In [1]:
%pylab inline
from enum import Enum

Populating the interactive namespace from numpy and matplotlib


# Algebra Solver

## Problem statement

The first stage would be to being able to solve algebraic expressions with only operations and constants.

For example, solve: $\dfrac{1}{2}\cdot3+5\cdot(2\cdot7^3)+(-1)^2$.

In later stages it might be desirable to solve equalities, inequalities, and express in terms.

### Operations

We should be able to support the following:

* Addition/subtraction
* Multiplication/division (also implicit multiplication)
* Parenthesis
* Exponents
* Square root
* Trigonometric functions
* Logarithms

### Order of operations

We should follow PEMDAS:

1. Parenthesis
2. Exponents
3. Multiplication/Division
4. Addition/Subtraction

## Parsing

### Token class

This will hold the type of token and the value of the token.

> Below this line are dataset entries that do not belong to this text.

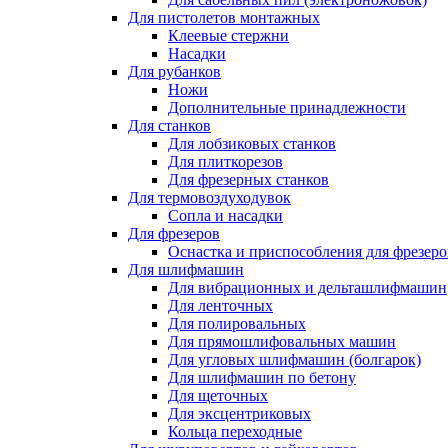
Для пистолетов монтажных
Клеевые стержни
Насадки
Для рубанков
Ножи
Дополнительные принадлежности
Для станков
Для лобзиковых станков
Для плиткорезов
Для фрезерных станков
Для термовоздуходувок
Сопла и насадки
Для фрезеров
Оснастка и приспособления для фрезеро
Для шлифмашин
Для вибрационных и дельташлифмашин
Для ленточных
Для полировальных
Для прямошлифовальных машин
Для угловых шлифмашин (болгарок)
Для шлифмашин по бетону
Для щеточных
Для эксцентриковых
Кольца переходные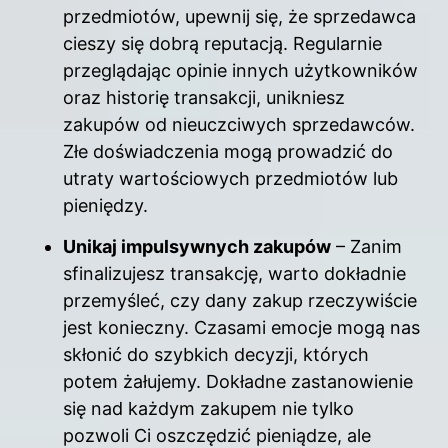
przedmiotów, upewnij się, że sprzedawca
cieszy się dobrą reputacją. Regularnie
przeglądając opinie innych użytkowników
oraz historię transakcji, unikniesz
zakupów od nieuczciwych sprzedawców.
Złe doświadczenia mogą prowadzić do
utraty wartościowych przedmiotów lub
pieniędzy.
Unikaj impulsywnych zakupów
– Zanim
sfinalizujesz transakcję, warto dokładnie
przemyśleć, czy dany zakup rzeczywiście
jest konieczny. Czasami emocje mogą nas
skłonić do szybkich decyzji, których
potem żałujemy. Dokładne zastanowienie
się nad każdym zakupem nie tylko
pozwoli Ci oszczędzić pieniądze, ale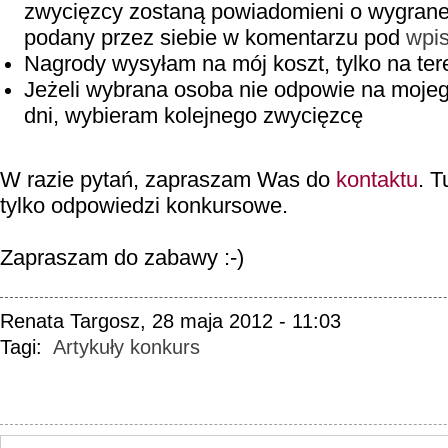
zwycięzcy zostaną powiadomieni o wygrane
podany przez siebie w komentarzu pod
wpi
Nagrody wysyłam na mój koszt, tylko na ter
Jeżeli wybrana osoba nie odpowie na mojeg
dni, wybieram kolejnego zwycięzcę
W razie pytań, zapraszam Was do
kontaktu
. T
tylko odpowiedzi konkursowe.
Zapraszam do zabawy :-)
Renata Targosz, 28 maja 2012 - 11:03
Tagi:
Artykuły
konkurs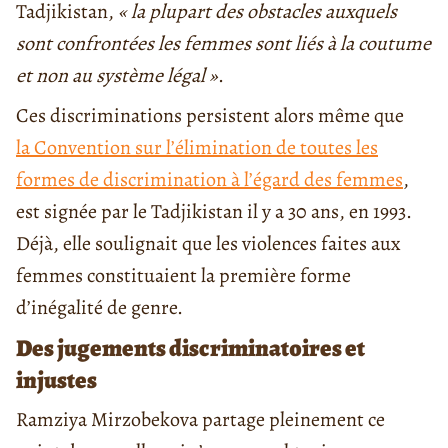
Tadjikistan,
«
la plupart des obstacles auxquels
sont confrontées les femmes sont liés à la coutume
et non au système légal »
.
Ces discriminations persistent alors même que
la
Convention sur l’élimination de toutes les
formes de discrimination à l’égard des femmes
,
est signée par le Tadjikistan il y a 30 ans, en 1993.
Déjà, elle soulignait que les violences faites aux
femmes constituaient la première forme
d’inégalité de genre.
Des jugements discriminatoires et
injustes
Ramziya Mirzobekova partage pleinement ce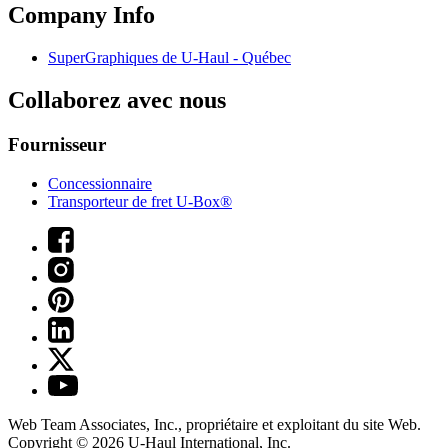
Company Info
SuperGraphiques de
U-Haul
- Québec
Collaborez avec nous
Fournisseur
Concessionnaire
Transporteur de fret U-Box®
Web Team Associates, Inc., propriétaire et exploitant du site Web.
Copyright © 2026
U-Haul
International, Inc.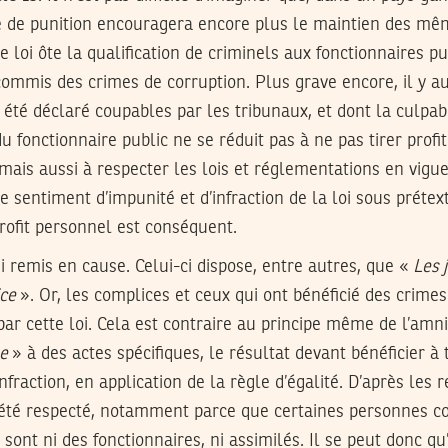
ce de punition encouragera encore plus le maintien des mê
de loi ôte la qualification de criminels aux fonctionnaires pu
ommis des crimes de corruption. Plus grave encore, il y a
 été déclaré coupables par les tribunaux, et dont la culpabi
du fonctionnaire public ne se réduit pas à ne pas tirer prof
, mais aussi à respecter les lois et réglementations en vigue
 sentiment d’impunité et d’infraction de la loi sous prétext
rofit personnel est conséquent.
si remis en cause. Celui-ci dispose, entre autres, que «
Les 
ice
». Or, les complices et ceux qui ont bénéficié des crime
ar cette loi. Cela est contraire au principe même de l’amnis
e
» à des actes spécifiques, le résultat devant bénéficier à 
nfraction, en application de la règle d’égalité. D’après les r
 été respecté, notamment parce que certaines personnes con
ont ni des fonctionnaires, ni assimilés. Il se peut donc qu’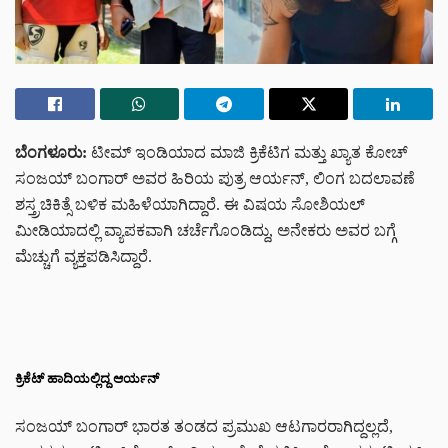
ಬೆಂಗಳೂರು:
ಟೀಮ್ ಇಂಡಿಯಾದ ಮಾಜಿ ಕ್ರಿಕೆಟಿಗ ಮತ್ತು ಖ್ಯಾತ ಕೋಚ್
ಸಂಜಯ್ ಬಂಗಾರ್ ಅವರ ಹಿರಿಯ ಪುತ್ರ ಆರ್ಯನ್, ಲಿಂಗ ಬದಲಾವಣೆ
ಶಸ್ತ್ರಚಿಕಿತ್ಸೆ ಬಳಿಕ ಮಹಿಳೆಯಾಗಿದ್ದಾರೆ. ಈ ವಿಷಯ ಸೋಶಿಯಲ್
ಮೀಡಿಯಾದಲ್ಲಿ ವ್ಯಾಪಕವಾಗಿ ಚರ್ಚೆಗೊಂಡಿದ್ದು, ಅನೇಕರು ಅವರ ಬಗ್ಗೆ
ಮೆಚ್ಚುಗೆ ವ್ಯಕ್ತಪಡಿಸಿದ್ದಾರೆ.
ಕ್ರಿಕೆಟ್ ಹಾದಿಯಲ್ಲಿದ್ದ ಆರ್ಯನ್
ಸಂಜಯ್ ಬಂಗಾರ್ ಭಾರತ ತಂಡದ ಪ್ರಮುಖ ಆಟಗಾರರಾಗಿದ್ದಲ್ಲದೆ,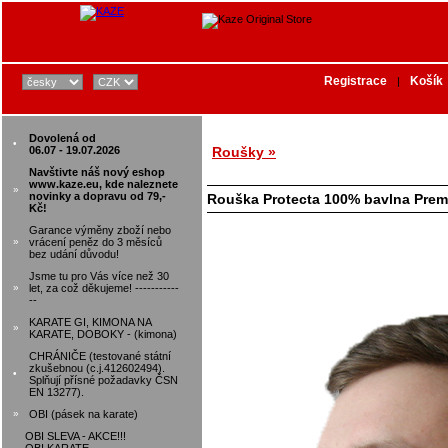
Registrace
Košík
|
Dovolená od
•
06.07 - 19.07.2026
Roušky »
Navštivte náš nový eshop
www.kaze.eu, kde naleznete
»
novinky a dopravu od 79,-
Rouška Protecta 100% bavlna Prem
Kč!
Garance výměny zboží nebo
»
vrácení peněz do 3 měsíců
bez udání důvodu!
Jsme tu pro Vás více než 30
»
let, za což děkujeme! -----------
--
KARATE GI, KIMONA NA
»
KARATE, DOBOKY - (kimona)
CHRÁNIČE (testované státní
zkušebnou (c.j.412602494).
•
Splňují přísné požadavky ČSN
EN 13277).
»
OBI (pásek na karate)
OBI SLEVA - AKCE!!!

There are different types of tokens:

**Types:** `symbol`, `function`, `term`, `constant`

In [2]:
class Token():
    def __init__(self, type, value):
        self.type = type
        self.value = value
    
    def __repr__(self):
        return "['%s': '%s']" % (self.type, self.value)

### Tokenizer class

This is engine for the parser, all the character/digits will be converted into a list of tokens which can be used in lexical analysis later on.

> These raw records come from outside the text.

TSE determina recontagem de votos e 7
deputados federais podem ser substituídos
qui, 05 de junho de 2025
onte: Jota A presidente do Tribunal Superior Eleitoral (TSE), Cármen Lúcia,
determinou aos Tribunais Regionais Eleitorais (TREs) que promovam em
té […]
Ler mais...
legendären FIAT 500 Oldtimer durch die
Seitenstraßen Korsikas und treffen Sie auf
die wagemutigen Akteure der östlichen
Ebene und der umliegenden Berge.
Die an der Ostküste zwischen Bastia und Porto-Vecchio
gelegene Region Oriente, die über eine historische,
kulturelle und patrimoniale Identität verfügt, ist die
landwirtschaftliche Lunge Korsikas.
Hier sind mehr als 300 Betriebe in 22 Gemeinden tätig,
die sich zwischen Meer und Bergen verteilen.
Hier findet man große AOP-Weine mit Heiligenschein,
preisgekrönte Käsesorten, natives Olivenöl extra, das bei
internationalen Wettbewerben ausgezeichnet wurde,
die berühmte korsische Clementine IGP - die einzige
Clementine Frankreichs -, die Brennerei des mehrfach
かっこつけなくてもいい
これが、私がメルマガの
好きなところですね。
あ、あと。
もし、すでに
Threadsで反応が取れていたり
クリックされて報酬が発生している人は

**Whitespace characters:** `<space>`, `\n`, `\r`, `\t`.

**Supported symbols:** `+`, `-`, `*`, `/`, `=`, `^`, `(`, `)`, `,`.

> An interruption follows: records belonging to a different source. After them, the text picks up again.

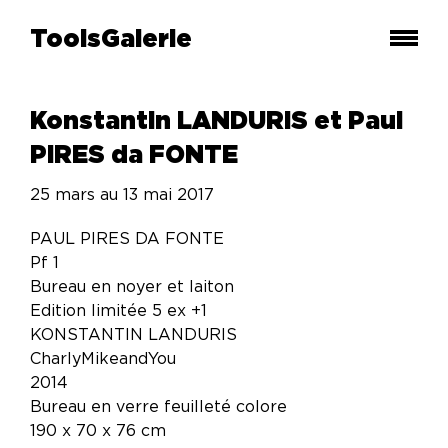
ToolsGalerie
Konstantin LANDURIS et Paul
PIRES da FONTE
25 mars au 13 mai 2017
PAUL PIRES DA FONTE
Pf 1
Bureau en noyer et laiton
Edition limitée 5 ex +1
KONSTANTIN LANDURIS
CharlyMikeandYou
2014
Bureau en verre feuilleté colore
190 x 70 x 76 cm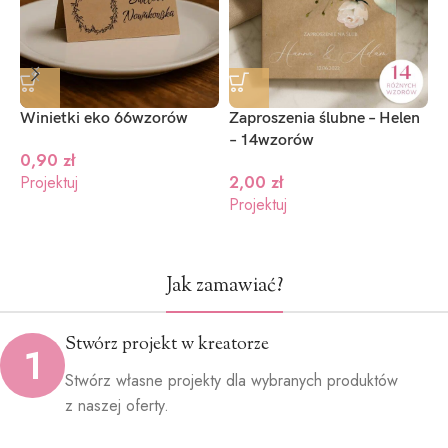
niebieski
granat
zielony
(+1.2zł)
(+1.2zł)
(+1.2zł)
Winietki eko 66wzorów
Zaproszenia ślubne – Helen
Z
– 14wzorów
S
0,90
zł
Projektuj
2,00
zł
Projektuj
P
Jak zamawiać?
Stwórz projekt w kreatorze
1
Stwórz własne projekty dla wybranych produktów
z naszej oferty.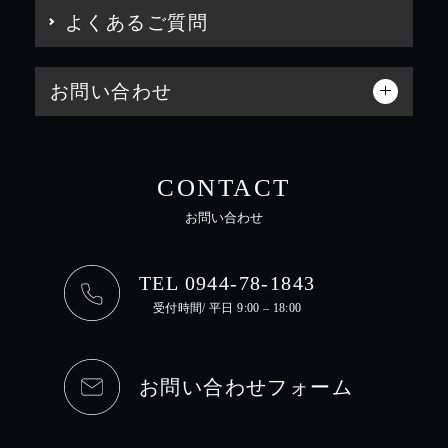
よくあるご質問
お問い合わせ
CONTACT
お問い合わせ
TEL 0944-78-1843
受付時間/ 平日 9:00 – 18:00
お問い合わせフォーム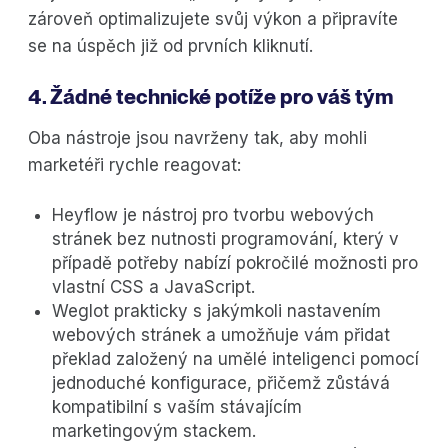
zároveň optimalizujete svůj výkon a připravíte
se na úspěch již od prvních kliknutí.
4. Žádné technické potíže pro váš tým
Oba nástroje jsou navrženy tak, aby mohli
marketéři rychle reagovat:
Heyflow je nástroj pro tvorbu webových
stránek bez nutnosti programování, který v
případě potřeby nabízí pokročilé možnosti pro
vlastní CSS a JavaScript.
Weglot prakticky s jakýmkoli nastavením
webových stránek a umožňuje vám přidat
překlad založený na umělé inteligenci pomocí
jednoduché konfigurace, přičemž zůstává
kompatibilní s vaším stávajícím
marketingovým stackem.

**Supported functions:** `sqrt`, `sin`, `asin`, `cos`, `acos`, `tan`, `atan`, `log`, `ln`.

In [16]:
import string

class Tokenizer():
    whitespace = [' ', '\r', '\n', '\t']
    symbols = {'+':'add', '-':'subtract', '*':'multiply', '/':'divide', '=':'equal',
               '^':'power', '(':'left-parenthesis', ')':'right-parenthesis', ',':'comma'}
    functions = ['sqrt', 'sin', 'asin', 'cos', 'acos', 'tan', 'atan', 'log', 'ln']
    
    def __init__(self, expression):
        self.expression = expression
        self.index = 0
        self.tokens = []
        self.tokenize()
        
    def next(self, skip = 1):
        self.index += skip
        
    def end(self):
        return self.index >= len(self.expression)
    
    def nextCharacter(self):
        return self.expression[self.index:self.index+1]
    
    def eatWhitespace(self):
        while self.nextCharacter() in self.whitespace:
            self.next()
            
    def eatDigit(self):
        digit = ''
        while self.nextCharacter().isdigit() or self.nextCharacter() == '.':
            digit += self.nextCharacter()
            self.next()
        return digit
    
    def eatWord(self):
        word = ''
        while self.nextCharacter() in string.ascii_lowercase + string.ascii_uppercase:
            word += self.nextCharacter()
            self.next()
        return word
            
    def tokenize(self):
        while(not self.end()):
            self.eatWhitespace()
            if self.nextCharacter() in self.symbols:
                token = Token('symbol', self.symbols[self.nextCharacter()])
                self.tokens.append(token)
                self.next()
            elif self.nextCharacter() in string.ascii_lowercase + string.ascii_uppercase:
                word = self.eatWord()
                if word in self.functions:
                    token = Token('function', word)
                elif len(word) == 1:
                    token = Token('term', word)
                else:
                    raise ValueError('Invalid character at index %i' % self.index)
                self.tokens.append(token)
            elif self.nextCharacter().isdigit():
                digit = self.eatDigit()
                token = Token('constant', digit)
                self.tokens.append(token)
            else:
                raise ValueError('Invalid character at index %i' % self.index)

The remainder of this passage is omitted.